Снаружи послышался раскат грома. Фрай рассматривал лица перед собой и задумался, показалось ли ему, что их черепа светятся в тусклом свете, или же усики нервов рук так глубоко проникли в его зрительную кору, что теперь диктуют, как он всё видит? Ему пришло в голову, что ему не следует обращаться за советом к этим людям, которые больше не казались ему просто омерзительными, а существами, порождёнными из сырья этого здания, наполненными злобой и намерением причинить вред.
Он попятился от стола и двинулся в направлении двери, опасаясь, что они могут попытаться отрезать ему путь к бегству. Тем не менее, все трое оставались неподвижными, наблюдая за ним с чем-то похожим на любопытство и голод. Их слова, когда они говорили, не смогли облегчить его тревогу.
- Мы заверяем вас, что сначала мы удалим руку. Хотя мы не можем обещать безболезненный опыт, мы можем предложить более элегантное решение, чем раздавливание черепа стеклянной бутылкой. У нас есть порошки, которые могут служить полезными успокаивающими средствами.
Фрай приостановил отступление, но сохранил дистанцию. Он не хотел эту руку, но и терять её тоже не хотел.
- Напоминаю вам, что последний парень, который пробовал подобные вещи, мёртв.
- Мы знаем, хорошо знаем, - сказали они.
По-прежнему никакого наступления, они просто смотрели на него светящимися черепами.

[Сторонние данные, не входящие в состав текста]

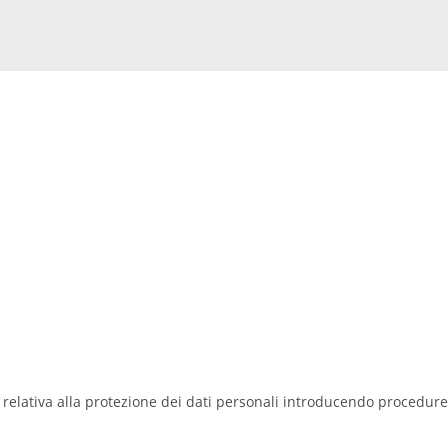
 relativa alla protezione dei dati personali introducendo procedure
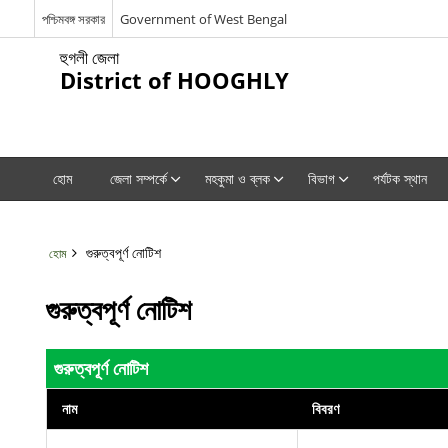
পশ্চিমবঙ্গ সরকার
Government of West Bengal
হুগলী জেলা
District of HOOGHLY
হোম
জেলা সম্পর্কে
মহকুমা ও ব্লক
বিভাগ
পর্যটক স্থান
গুরুত্বপূর্ণ নোটিশ
হোম
গুরুত্বপূর্ণ নোটিশ
গুরুত্বপূর্ণ নোটিশ
নাম
বিবরণ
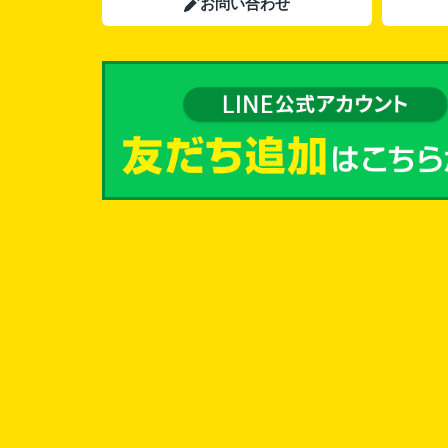
お問い合わせ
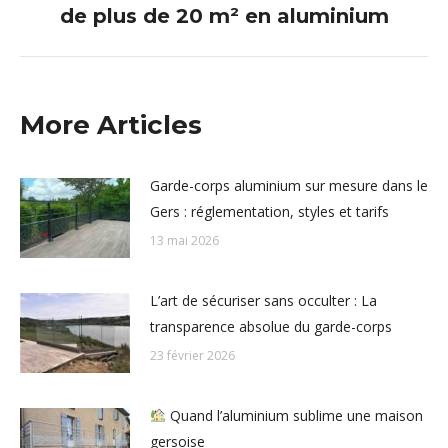
suivant
de plus de 20 m² en aluminium
:
More Articles
Garde-corps aluminium sur mesure dans le
Gers : réglementation, styles et tarifs
13 mai 2026
L’art de sécuriser sans occulter : La
transparence absolue du garde-corps
23 février 2026
Quand l’aluminium sublime une maison
gersoise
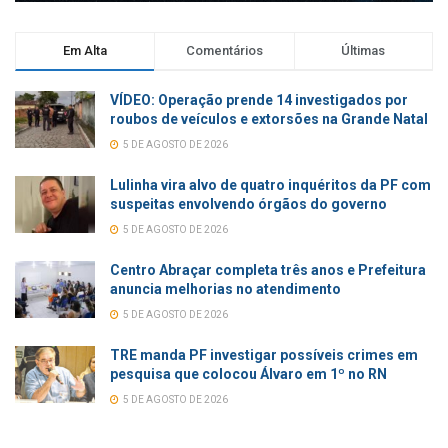
Em Alta
Comentários
Últimas
VÍDEO: Operação prende 14 investigados por
roubos de veículos e extorsões na Grande Natal
5 DE AGOSTO DE 2026
Lulinha vira alvo de quatro inquéritos da PF com
suspeitas envolvendo órgãos do governo
5 DE AGOSTO DE 2026
Centro Abraçar completa três anos e Prefeitura
anuncia melhorias no atendimento
5 DE AGOSTO DE 2026
TRE manda PF investigar possíveis crimes em
pesquisa que colocou Álvaro em 1º no RN
5 DE AGOSTO DE 2026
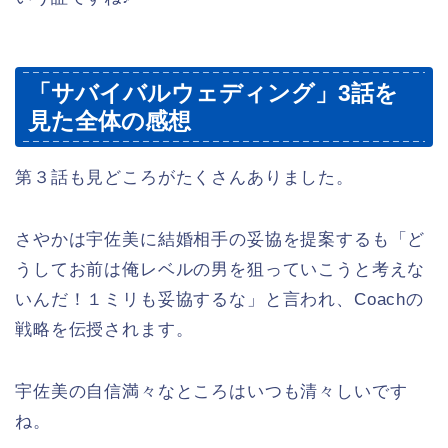
「サバイバルウェディング」3話を
見た全体の感想
第３話も見どころがたくさんありました。
さやかは宇佐美に結婚相手の妥協を提案するも「ど
うしてお前は俺レベルの男を狙っていこうと考えな
いんだ！１ミリも妥協するな」と言われ、Coachの
戦略を伝授されます。
宇佐美の自信満々なところはいつも清々しいです
ね。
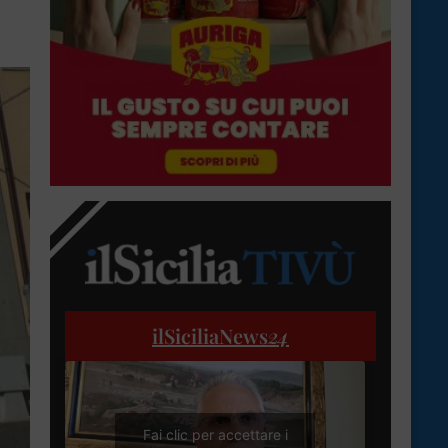
ilSiciliaNews
24
Fai clic per accettare i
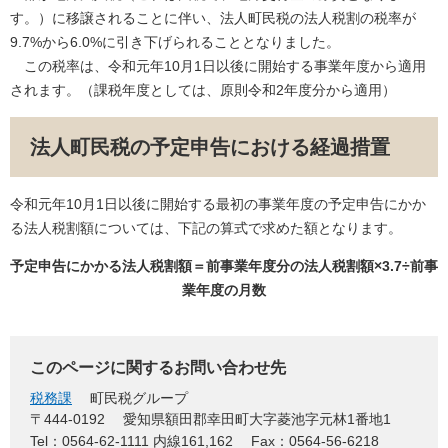
す。）に移譲されることに伴い、法人町民税の法人税割の税率が
9.7%から6.0%に引き下げられることとなりました。
この税率は、令和元年10月1日以後に開始する事業年度から適用
されます。（課税年度としては、原則令和2年度分から適用）
法人町民税の予定申告における経過措置
令和元年10月1日以後に開始する最初の事業年度の予定申告にかか
る法人税割額については、下記の算式で求めた額となります。
予定申告にかかる法人税割額＝前事業年度分の法人税割額×3.7÷前事
業年度の月数
このページに関するお問い合わせ先
税務課
町民税グループ
〒444-0192
愛知県額田郡幸田町大字菱池字元林1番地1
Tel：0564-62-1111 内線161,162
Fax：0564-56-6218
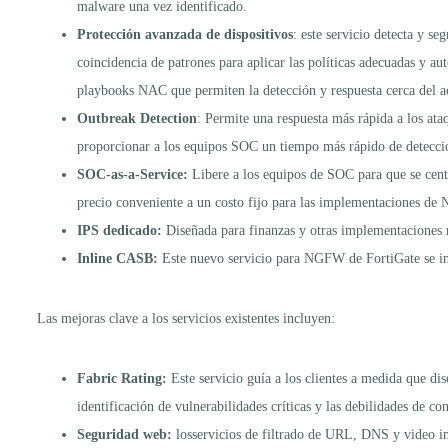
malware una vez identificado.
Protección avanzada de dispositivos
: este servicio detecta y s
coincidencia de patrones para aplicar las políticas adecuadas y 
playbooks NAC que permiten la detección y respuesta cerca del a
Outbreak Detection
: Permite una respuesta más rápida a los ata
proporcionar a los equipos SOC un tiempo más rápido de detecci
SOC-as-a-Service:
Libere a los equipos de SOC para que se centr
precio conveniente a un costo fijo para las implementaciones d
IPS dedicado:
Diseñada para finanzas y otras implementaciones 
Inline CASB:
Este nuevo servicio para NGFW de FortiGate se in
Las mejoras clave a los servicios existentes incluyen:
Fabric Rating:
Este servicio guía a los clientes a medida que d
identificación de vulnerabilidades críticas y las debilidades de co
Seguridad web:
losservicios de filtrado de URL, DNS y video i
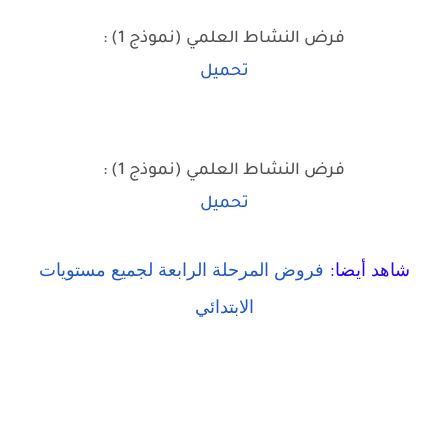
فرض النشاط العلمي (نموذج 1) :
تحميل
فرض النشاط العلمي (نموذج 1) :
تحميل
شاهد أيضا:
فروض المرحلة الرابعة لجميع مستويات
الابتدائي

- Мне нужно подумать, - сказал Фрай.
- Думайте столько времени, сколько вам нужно. Мы предпочитаем не пользоваться крематорием. Мы предпочитаем захоронение, но для вас сделаем исключение. И мы подождём. Мы так же постоянны, как приливы Мексиканского залива.
Снова эта мучительная мысль о «Давилке». Что она сказала, когда он лежал на каталке?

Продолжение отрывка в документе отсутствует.